After a moment, Erin hung up the phone and said, “That’s odd, he didn’t answer, but he should be in his office. You can head back there, if you want. His door should be open.”
So took a deep breath, and I went.
37
The Dead Romantics
I REMEMBERED THIS walk three months ago. I remembered how terrified I was, how I hoped whoever this new editor was would give me a little slack. I did end up getting the extra time I needed, but it didn’t quite go the way I had planned. I passed meeting rooms separated by foggy glass, and assistant editors and marketers and publicists working diligently to make the machine that was publishing run.
It really was a miracle that anything came out on time. Well, a miracle and way too much caffeine.
At the end of the hallway, Ben’s office door was open like Erin said it would be, and there he sat as if he’d always been there. As if he hadn’t been a spectator during the worst week of my life. His hair was a little longer and wavy, not gelled back like the last time I’d met him, and curling gently against his ears. His sleeves were rolled up, and the slightest hint of his father’s golden wedding ring peeked out from beneath his collar. There was a shallow scar running slantwise across his left cheek, still a little red and tender, but healing. He wore large thick-framed glasses, though they didn’t seem to help him see any better because he was still squinting at something on his computer screen, a pen hanging out of his mouth.
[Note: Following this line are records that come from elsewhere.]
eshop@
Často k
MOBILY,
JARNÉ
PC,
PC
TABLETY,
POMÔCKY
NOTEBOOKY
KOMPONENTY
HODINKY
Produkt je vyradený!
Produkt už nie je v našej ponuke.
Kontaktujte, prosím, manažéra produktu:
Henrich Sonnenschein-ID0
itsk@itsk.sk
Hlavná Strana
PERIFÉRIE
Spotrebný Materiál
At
It was a snapshot of his life. I wanted to take a photo of it, memorize how the door framed him in a perfect setting, the window behind him with midday light flooding gold into his office.
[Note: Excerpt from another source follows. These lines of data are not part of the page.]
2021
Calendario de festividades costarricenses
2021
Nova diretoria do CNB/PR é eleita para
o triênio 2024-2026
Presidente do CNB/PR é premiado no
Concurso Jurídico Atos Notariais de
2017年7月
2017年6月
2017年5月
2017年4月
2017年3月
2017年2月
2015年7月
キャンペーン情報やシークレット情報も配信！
I steeled myself—and my heart.
Even if he didn’t remember me, it was okay. It was going to be okay—I was going to be okay.
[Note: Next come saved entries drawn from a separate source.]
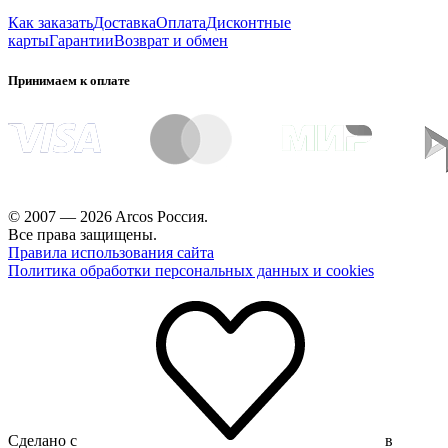
Как заказать
Доставка
Оплата
Дисконтные
карты
Гарантии
Возврат и обмен
Принимаем к оплате
© 2007 — 2026 Arcos Россия.
Все права защищены.
Правила использования сайта
Политика обработки персональных данных и cookies
Сделано с
в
I rapped my knuckles against the doorway.
He gave a start at the noise. The pen dropped from his mouth, but he caught it and shoved it in an accessory drawer in his desk. “Miss Day!” he greeted in surprise, and quickly stood to welcome me in, knocking his long legs on the underside of his desk. He winced at the pain. “It’s a pleasure to see you again.”
He held out a hand over his desk, and I took it. His was warm and calloused and I thought I had prepped myself for this sort of meeting, but at that moment I realized how woefully underprepared I actually was. Because he was alive. When so long he had been a specter that faded in and out of my life, first a ghost and then a memory and now—
Now he was standing in front of me and no matter whether he remembered me or not, he was here. The feeling of his hand in mine made me happy in a strange and comforting way.
And that sort of happiness, even bittersweet, made my heart so full it might just burst.
I squeezed his hand tightly. “Thank you for fitting me into your schedule,” I replied, smiling. “I’ve got to get to Newark, so I won’t be staying long.”
“Going somewhere?”
“Home!” I replied happily. “My brother’s getting married this weekend.”
“Congratulations! Well, then by all means, let’s get to it. Please, sit,” he said, and motioned toward the IKEA chair facing his desk, and I sank down into it. The last time I was here, I had all but begged him for another deadline extension. I had even argued that love was dead in order to write a different genre. Nothing worked.
The Swell of Endless Music would have been a damn good revenge fantasy.
But it was a better romance.
To my surprise, he had kept my apology cactus. It was sitting on his desk beside his monitor, and it was still alive. He’d made room for it, on his tidy desk where everything had its place.
I had changed so much in these last few months, and I wondered how much he’d unknowingly changed. If somewhere deep down beneath his flesh and bones there was an echo of moonlit walks in graveyards and screaming in the rain and dandelion fields and funerals.